Ooh if you could see the list of things My Children Are Never Going to Do you'd realise what an amazingly principled and strict parent I was going to be. Until I had some children that is....

Whatmeworry · 09/03/2012 12:01

Ooh if you could see the list of things My Children Are Never Going to Do

One could write a book :)

lesley33 · 09/03/2012 12:11

I haven't read the book, but from what I have read that it says, I agree with you catgirl.

Although I do agree with how some parents parent their dcs in UK, I do personally think a lot of parents aren't strict enough. My kids are usually fine in restaurants and I think thats because we ate round a table at home and had strict table manners. And my brothers and sisters dcs are the same.

Some parents do seem to be afraid to tell their kids off or for their kids to experience any discomfort.

Goldenbear · 09/03/2012 12:22

I don't think I shall be reading it as for me it would only serve to add to my worries about how I could do it better/differently.

I think guilt is an important emotion, it makes you question things and prohibits arrogance as a result but then I was brought up as a Methodist and guilt featured quite heavily!

What about if you like flash cards and playing educational games with them? There's nothing I like more than a game of Alphabet bingo and Bus Stop. My DS loves these games to. However, he is 4 so he is encouraged by school to learn outside of the classroom. I have an 11 month old and equally like doing puzzles with her, shape sorters etc. I think it's fine if you both enjoy it, I don't see it as child centric because I love it to. In fact in real life I'd not let on to friends as they would assume that you were some sado, child centric idiot that was not cool having lost your identity!

Lizcat · 09/03/2012 12:24

I read the abridged version that was published in The Times it appears I am a 'French Parent' not always through choice sometimes through circumstance. But this was the way I was brought up and I have merely taken what I felt were the best bits of my up bringing and changed the bits I didn't like.

I am lucky at 8 my DD now sits well when eating out and loves steak tartare. I think am lucky I parented by the seat of my pants and in some ways it is working. At night when DD is tired and doesn't want to wash, go to bed or in fact do anything and screams at me that I am the worst parent in the world I think it is probably not working.

Goldenbear · 09/03/2012 12:24

.....and they'd be right - 'love it'??

Goldenbear · 09/03/2012 12:26

Referencing my own post.

GsyPotatoPieEyed · 09/03/2012 12:31

The Pause Hmm, anyone with more than 1 DC will have already mastered it, without realising.
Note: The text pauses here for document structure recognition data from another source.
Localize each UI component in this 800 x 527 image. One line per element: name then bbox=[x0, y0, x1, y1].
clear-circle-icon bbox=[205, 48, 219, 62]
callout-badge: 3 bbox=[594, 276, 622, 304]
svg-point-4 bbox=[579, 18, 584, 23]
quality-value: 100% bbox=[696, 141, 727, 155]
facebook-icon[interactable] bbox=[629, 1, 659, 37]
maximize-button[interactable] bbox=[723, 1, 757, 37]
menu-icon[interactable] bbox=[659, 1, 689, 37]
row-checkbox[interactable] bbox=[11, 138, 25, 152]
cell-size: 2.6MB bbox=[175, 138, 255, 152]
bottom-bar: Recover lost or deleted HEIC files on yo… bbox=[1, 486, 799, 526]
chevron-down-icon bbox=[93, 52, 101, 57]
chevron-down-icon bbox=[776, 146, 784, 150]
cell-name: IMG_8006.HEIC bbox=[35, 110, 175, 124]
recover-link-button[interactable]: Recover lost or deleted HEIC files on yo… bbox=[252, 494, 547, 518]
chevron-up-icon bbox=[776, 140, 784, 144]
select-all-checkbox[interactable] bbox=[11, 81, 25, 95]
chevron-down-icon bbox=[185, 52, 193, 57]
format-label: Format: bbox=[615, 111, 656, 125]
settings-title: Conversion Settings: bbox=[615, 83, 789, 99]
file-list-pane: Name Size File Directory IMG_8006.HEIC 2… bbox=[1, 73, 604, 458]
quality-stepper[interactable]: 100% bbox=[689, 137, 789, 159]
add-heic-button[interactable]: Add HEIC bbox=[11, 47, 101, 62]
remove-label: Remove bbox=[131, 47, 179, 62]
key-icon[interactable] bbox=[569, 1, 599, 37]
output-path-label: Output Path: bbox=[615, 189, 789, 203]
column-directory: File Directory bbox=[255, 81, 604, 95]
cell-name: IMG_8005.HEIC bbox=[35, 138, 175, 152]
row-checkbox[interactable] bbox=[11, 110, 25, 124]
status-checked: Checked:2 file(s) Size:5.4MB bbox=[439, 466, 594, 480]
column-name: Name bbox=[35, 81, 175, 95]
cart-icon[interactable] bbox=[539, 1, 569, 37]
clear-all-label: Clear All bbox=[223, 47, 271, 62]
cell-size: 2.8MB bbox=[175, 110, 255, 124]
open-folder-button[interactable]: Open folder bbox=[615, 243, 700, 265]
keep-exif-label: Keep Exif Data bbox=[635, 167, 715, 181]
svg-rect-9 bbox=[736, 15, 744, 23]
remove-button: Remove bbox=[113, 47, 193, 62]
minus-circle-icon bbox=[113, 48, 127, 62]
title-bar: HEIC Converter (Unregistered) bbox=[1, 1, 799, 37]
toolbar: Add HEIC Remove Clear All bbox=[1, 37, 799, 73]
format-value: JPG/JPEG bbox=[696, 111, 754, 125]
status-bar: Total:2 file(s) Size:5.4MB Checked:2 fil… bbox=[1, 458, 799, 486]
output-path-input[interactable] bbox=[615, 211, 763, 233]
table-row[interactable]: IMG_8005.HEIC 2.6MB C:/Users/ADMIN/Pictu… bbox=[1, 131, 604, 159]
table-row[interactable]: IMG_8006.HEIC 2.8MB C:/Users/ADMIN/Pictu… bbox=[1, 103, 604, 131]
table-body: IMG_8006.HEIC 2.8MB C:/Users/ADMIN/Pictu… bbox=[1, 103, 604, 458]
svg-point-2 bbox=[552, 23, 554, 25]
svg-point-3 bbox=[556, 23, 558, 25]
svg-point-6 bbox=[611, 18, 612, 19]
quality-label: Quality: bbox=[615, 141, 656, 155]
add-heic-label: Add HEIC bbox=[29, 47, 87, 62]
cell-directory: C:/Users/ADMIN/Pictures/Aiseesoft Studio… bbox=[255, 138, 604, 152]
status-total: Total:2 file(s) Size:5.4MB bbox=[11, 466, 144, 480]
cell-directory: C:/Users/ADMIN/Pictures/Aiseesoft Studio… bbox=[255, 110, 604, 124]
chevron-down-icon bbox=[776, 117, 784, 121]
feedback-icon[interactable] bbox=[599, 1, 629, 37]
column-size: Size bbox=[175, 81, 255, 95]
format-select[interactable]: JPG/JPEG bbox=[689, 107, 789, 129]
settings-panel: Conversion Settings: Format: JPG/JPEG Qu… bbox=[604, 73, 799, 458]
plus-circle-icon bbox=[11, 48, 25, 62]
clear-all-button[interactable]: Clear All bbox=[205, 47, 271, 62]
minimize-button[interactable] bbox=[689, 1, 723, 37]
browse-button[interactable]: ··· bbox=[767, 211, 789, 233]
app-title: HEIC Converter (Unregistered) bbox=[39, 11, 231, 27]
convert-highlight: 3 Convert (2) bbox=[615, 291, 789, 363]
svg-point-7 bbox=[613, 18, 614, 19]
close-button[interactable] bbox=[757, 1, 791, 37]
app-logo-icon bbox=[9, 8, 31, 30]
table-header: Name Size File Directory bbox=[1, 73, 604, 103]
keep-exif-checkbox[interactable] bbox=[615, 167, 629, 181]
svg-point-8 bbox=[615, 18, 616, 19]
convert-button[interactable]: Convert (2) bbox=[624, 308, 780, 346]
Grin

CailinDana · 09/03/2012 12:56

The way I look at it, children aren't a different species who require specialised living - they respond in exactly the same way to the world as adults do, it's just that they way they express that response is different. If you're generally a nice, kind, caring person then there should be no guilt in bringing up children. Everything you do will be done out of consideration for them and their future. You might get it wrong from time to time but that's nothing to feel guilty about, you were just doing your best, and as long you recognise you were wrong and change things then there's no harm done.

The sad thing about over-analytical parenting is that it often prevents the parent from really enjoying their children. They're so busy thinking about what to do for the best, and planning for the next thing that the child grows up without them realising and they've missed out on just rolling around on the carpet with them, splashing in puddles and just generally breathing them in and enjoying how little and gorgeous they are.

LetsKateWin · 09/03/2012 12:57

I did The Pause out of sheer laziness. I always hoped she would go back to sleep, but she rarely did. DD didn't SLTN until she was 18 months old.